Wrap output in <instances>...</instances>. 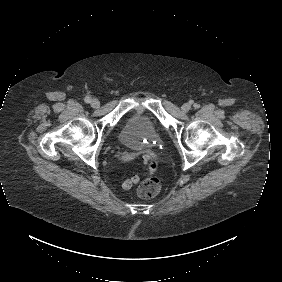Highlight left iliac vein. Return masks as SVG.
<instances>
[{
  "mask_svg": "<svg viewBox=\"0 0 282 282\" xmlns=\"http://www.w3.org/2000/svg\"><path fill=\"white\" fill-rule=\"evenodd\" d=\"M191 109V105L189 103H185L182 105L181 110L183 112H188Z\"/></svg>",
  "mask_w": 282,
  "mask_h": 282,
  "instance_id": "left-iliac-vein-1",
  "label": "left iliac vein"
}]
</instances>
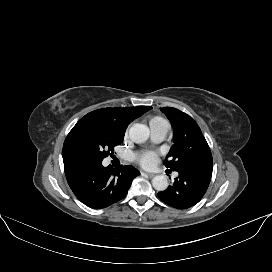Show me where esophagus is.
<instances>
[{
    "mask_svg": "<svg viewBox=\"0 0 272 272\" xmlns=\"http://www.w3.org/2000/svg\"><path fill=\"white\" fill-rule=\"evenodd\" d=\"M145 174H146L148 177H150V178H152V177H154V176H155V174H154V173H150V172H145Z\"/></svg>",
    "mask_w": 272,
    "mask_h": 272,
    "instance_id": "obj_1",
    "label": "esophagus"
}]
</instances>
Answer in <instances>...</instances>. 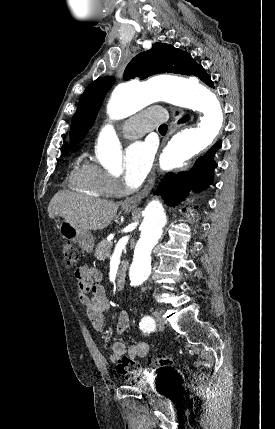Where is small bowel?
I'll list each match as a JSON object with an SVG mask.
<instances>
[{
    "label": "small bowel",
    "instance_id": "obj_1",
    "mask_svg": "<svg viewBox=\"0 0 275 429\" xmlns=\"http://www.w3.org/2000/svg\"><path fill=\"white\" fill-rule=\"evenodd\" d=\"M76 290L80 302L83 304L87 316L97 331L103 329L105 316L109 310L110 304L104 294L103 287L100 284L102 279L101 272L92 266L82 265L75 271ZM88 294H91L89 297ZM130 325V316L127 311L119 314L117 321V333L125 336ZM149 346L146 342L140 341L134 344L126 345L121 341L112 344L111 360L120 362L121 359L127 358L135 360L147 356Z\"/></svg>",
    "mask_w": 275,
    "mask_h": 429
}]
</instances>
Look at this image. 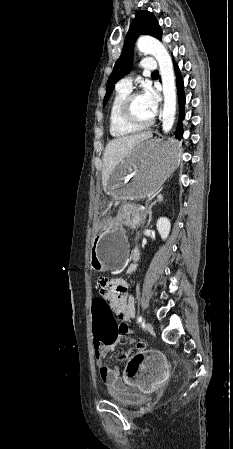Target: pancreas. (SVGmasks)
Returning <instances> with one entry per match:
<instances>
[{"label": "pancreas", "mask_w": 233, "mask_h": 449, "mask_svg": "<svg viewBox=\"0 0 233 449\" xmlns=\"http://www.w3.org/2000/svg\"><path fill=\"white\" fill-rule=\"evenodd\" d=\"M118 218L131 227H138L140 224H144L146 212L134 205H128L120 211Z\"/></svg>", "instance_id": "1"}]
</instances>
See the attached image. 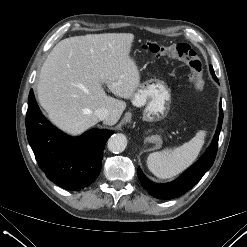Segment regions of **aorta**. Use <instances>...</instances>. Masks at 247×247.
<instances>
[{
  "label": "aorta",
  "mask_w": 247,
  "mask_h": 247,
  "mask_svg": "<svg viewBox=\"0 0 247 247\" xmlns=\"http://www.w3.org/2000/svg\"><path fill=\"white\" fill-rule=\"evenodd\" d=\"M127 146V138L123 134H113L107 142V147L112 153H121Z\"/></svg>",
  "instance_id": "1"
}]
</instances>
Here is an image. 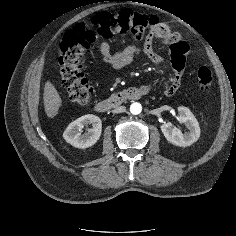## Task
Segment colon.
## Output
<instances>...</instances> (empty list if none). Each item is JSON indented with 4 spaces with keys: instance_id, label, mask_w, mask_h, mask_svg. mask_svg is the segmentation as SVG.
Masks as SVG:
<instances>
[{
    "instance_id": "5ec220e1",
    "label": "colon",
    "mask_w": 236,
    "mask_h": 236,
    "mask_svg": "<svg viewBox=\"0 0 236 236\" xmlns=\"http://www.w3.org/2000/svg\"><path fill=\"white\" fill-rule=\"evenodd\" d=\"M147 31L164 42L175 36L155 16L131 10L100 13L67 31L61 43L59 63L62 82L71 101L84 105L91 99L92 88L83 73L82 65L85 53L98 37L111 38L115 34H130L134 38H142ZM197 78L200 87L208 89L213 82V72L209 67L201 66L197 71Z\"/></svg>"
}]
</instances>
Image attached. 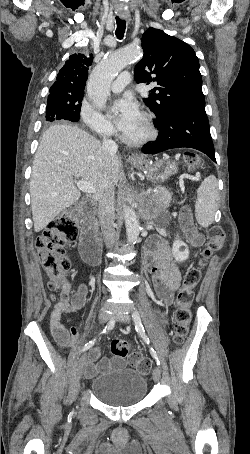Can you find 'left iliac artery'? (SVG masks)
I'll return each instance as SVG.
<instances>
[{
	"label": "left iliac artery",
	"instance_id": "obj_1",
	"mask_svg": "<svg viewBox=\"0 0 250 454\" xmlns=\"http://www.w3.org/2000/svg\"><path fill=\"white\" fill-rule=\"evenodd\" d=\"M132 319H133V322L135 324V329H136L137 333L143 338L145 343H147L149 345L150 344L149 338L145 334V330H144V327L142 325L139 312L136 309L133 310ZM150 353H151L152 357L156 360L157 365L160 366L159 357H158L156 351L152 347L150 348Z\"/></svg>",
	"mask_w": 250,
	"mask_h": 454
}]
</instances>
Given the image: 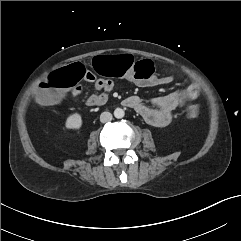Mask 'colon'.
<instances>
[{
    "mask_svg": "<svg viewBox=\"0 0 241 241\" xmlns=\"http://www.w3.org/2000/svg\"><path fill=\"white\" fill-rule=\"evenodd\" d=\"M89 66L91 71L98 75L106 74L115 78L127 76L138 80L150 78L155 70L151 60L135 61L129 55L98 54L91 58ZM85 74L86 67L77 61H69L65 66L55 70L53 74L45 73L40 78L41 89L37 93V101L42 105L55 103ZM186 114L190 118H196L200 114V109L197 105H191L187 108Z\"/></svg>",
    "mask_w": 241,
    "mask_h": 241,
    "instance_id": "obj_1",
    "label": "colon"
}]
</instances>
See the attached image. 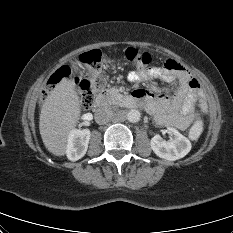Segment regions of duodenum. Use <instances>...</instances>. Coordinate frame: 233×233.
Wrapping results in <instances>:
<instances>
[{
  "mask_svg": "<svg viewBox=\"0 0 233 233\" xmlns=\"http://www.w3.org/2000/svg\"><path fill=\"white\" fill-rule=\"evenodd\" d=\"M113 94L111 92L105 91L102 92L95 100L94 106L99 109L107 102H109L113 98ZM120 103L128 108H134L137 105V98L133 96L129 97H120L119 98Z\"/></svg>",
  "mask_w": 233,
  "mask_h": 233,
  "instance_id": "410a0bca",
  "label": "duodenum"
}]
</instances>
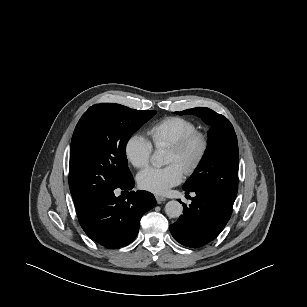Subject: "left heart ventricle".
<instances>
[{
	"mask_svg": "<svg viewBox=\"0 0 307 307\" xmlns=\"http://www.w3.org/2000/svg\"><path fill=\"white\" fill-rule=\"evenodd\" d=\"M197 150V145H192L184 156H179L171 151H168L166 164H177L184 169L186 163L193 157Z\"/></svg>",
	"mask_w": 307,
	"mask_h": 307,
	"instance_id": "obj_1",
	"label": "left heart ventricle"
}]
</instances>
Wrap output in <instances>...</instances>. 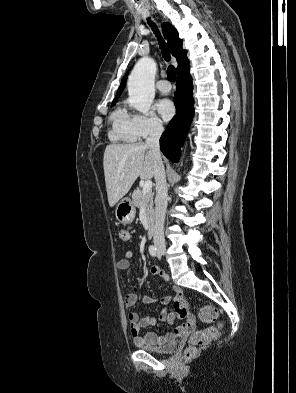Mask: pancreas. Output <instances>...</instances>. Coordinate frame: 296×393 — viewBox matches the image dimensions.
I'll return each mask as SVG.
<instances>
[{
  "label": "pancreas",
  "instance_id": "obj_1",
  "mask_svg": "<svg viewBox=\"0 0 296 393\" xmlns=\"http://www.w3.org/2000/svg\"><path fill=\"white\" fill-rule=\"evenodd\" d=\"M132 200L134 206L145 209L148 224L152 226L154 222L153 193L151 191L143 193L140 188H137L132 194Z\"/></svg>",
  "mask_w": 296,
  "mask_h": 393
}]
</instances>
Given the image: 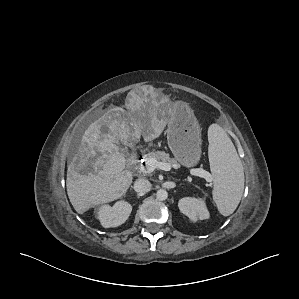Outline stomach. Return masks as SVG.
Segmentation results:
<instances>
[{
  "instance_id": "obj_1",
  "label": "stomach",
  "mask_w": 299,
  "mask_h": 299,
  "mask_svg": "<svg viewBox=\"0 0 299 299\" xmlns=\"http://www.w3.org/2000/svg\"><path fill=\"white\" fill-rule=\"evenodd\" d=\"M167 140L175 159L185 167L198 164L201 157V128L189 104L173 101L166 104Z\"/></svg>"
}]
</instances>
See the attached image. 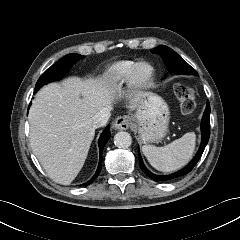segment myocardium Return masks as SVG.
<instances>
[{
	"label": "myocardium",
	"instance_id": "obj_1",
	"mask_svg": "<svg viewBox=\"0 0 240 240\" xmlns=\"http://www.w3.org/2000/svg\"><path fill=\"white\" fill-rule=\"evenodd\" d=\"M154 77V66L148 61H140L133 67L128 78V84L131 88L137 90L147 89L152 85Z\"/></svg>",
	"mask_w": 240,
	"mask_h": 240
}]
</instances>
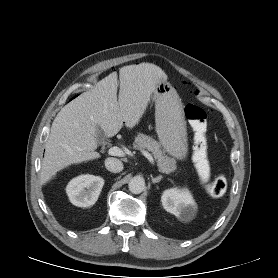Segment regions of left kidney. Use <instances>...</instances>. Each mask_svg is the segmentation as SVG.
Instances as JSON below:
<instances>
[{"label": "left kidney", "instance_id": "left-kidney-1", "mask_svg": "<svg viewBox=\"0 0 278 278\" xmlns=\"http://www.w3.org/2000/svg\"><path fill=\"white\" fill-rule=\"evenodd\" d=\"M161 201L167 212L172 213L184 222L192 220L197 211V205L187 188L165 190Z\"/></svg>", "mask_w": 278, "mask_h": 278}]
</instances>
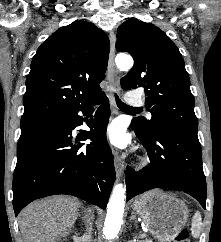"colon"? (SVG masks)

★ ★ ★ ★ ★

== Task to carry out ==
Leaving out all pictures, print exactly the lines above from the one containing "Segment regions of left" through the last line of the entries.

== Answer area ==
Segment regions of left kidney. Use <instances>...</instances>. Each mask_svg is the segmentation as SVG.
Instances as JSON below:
<instances>
[{"label": "left kidney", "instance_id": "left-kidney-1", "mask_svg": "<svg viewBox=\"0 0 278 278\" xmlns=\"http://www.w3.org/2000/svg\"><path fill=\"white\" fill-rule=\"evenodd\" d=\"M161 201L167 212L172 213L184 222L192 220L197 211V205L187 188L165 190Z\"/></svg>", "mask_w": 278, "mask_h": 278}]
</instances>
"colon"? (SVG masks)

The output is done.